Moeda da cidade fenícia de Tiro datada de 200 a.C. que representa a lenda que atribui ao cão de Melkarth - o deus protector da cidade que alguns consideram o antecessor de Hércules - a descoberta da púrpura.
Embora os tecidos têxteis tingidos mais antigos de que há registo datem de há cerca de 8 000 anos, estudos arqueológicos permitiram descobrir sementes de plantas tintureiras em cavernas do Neolítico. Os corantes eram extraídos de flores, sementes, frutos, cascas e raízes de plantas ou de insectos e moluscos através de processos complexos, muitas vezes envoltos em segredos que fizeram perder no tempo as técnicas utilizadas.
Durante a Idade Média, a indústria tintureira, assente em corantes na sua maioria conhecidos desde a Antiguidade, tornou-se num dos principais motores da economia europeia.

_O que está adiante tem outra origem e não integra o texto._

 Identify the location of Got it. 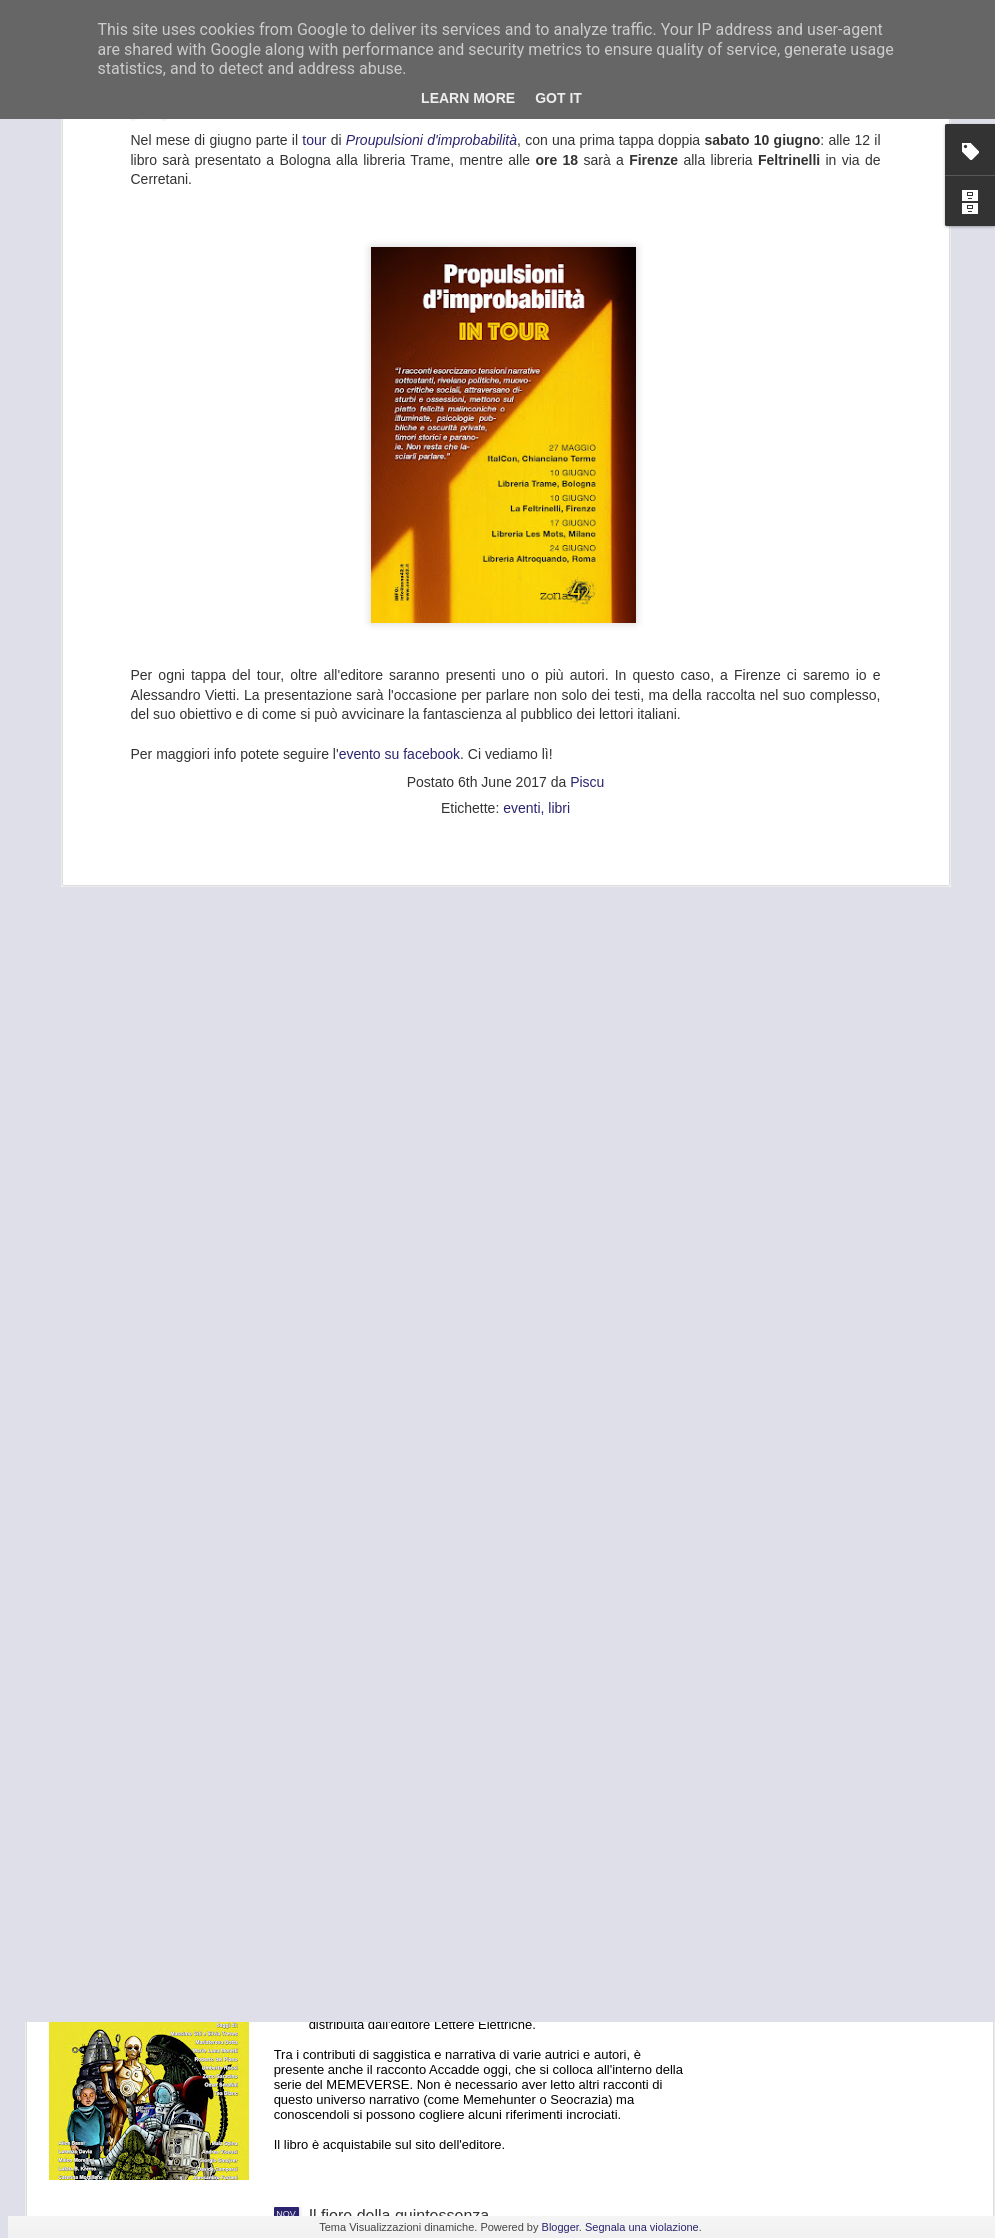
(558, 98).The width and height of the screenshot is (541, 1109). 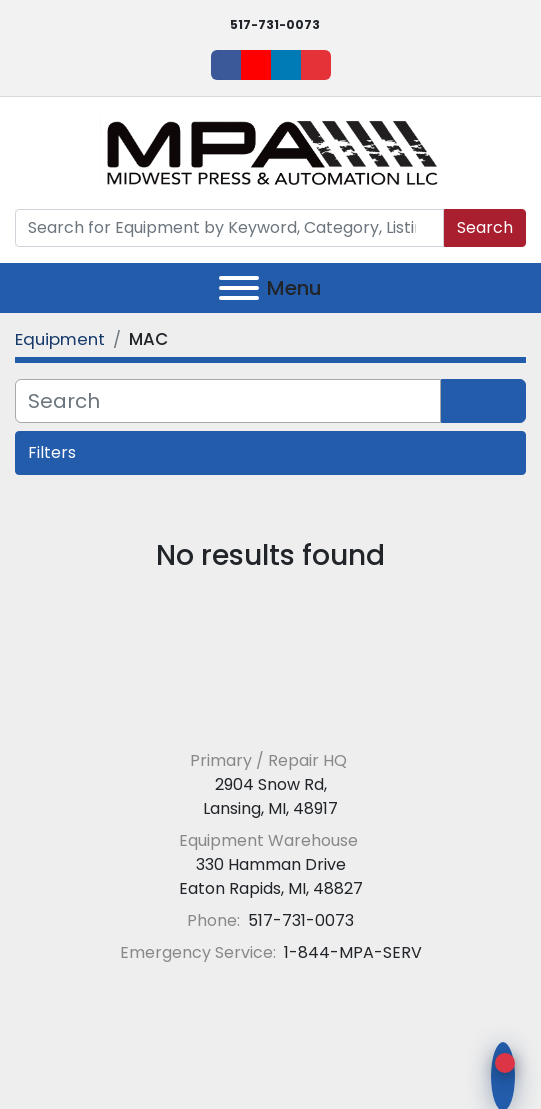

A púrpura designa os mais importantes e mais caros corantes da História, utilizados pelas elites até à queda de Constantinopla em meados do século XV. A púrpura era obtida a partir da secreção mucosa produzida pela glândula hipocondrial situada junto do tracto respiratório de moluscos do género Purpura, por exemplo purpura haemostoma, e do género Murex. Encontram-se enormes pilhas de cascas destes moluscos em alguns sítios históricos na costa grega já que se estima que eram necessários cerca de 10 000 destes elusivos moluscos para produzir 1 grama de corante, cujos diferentes tons dependem do tipo de molusco e extracção utilizados. Não é por isso de espantar que o seu preço fosse muitas vezes mais elevado que o ouro e que apenas pessoas muito abastadas se pudessem dar ao luxo de usar roupa tingida com estes corantes, normalmente associados à realeza e ao clero.
Durante o Império Romano, apenas o imperador Romano podia aparecer em público com um manto tingido de púrpura imperial, enquanto que aos senadores imperiais estaria reservado apenas o uso de uma barra púrpura na toga branca. No século I, Nero fez mesmo publicar um decreto que dava ao imperador o direito exclusivo da cor púrpura. Carlos Magno e restantes imperadores do Sacro Império Romano continuaram a usar o púrpura imperial enquanto os restantes reis europeus preferiam uma tonalidade mais azul, denominada púrpura real.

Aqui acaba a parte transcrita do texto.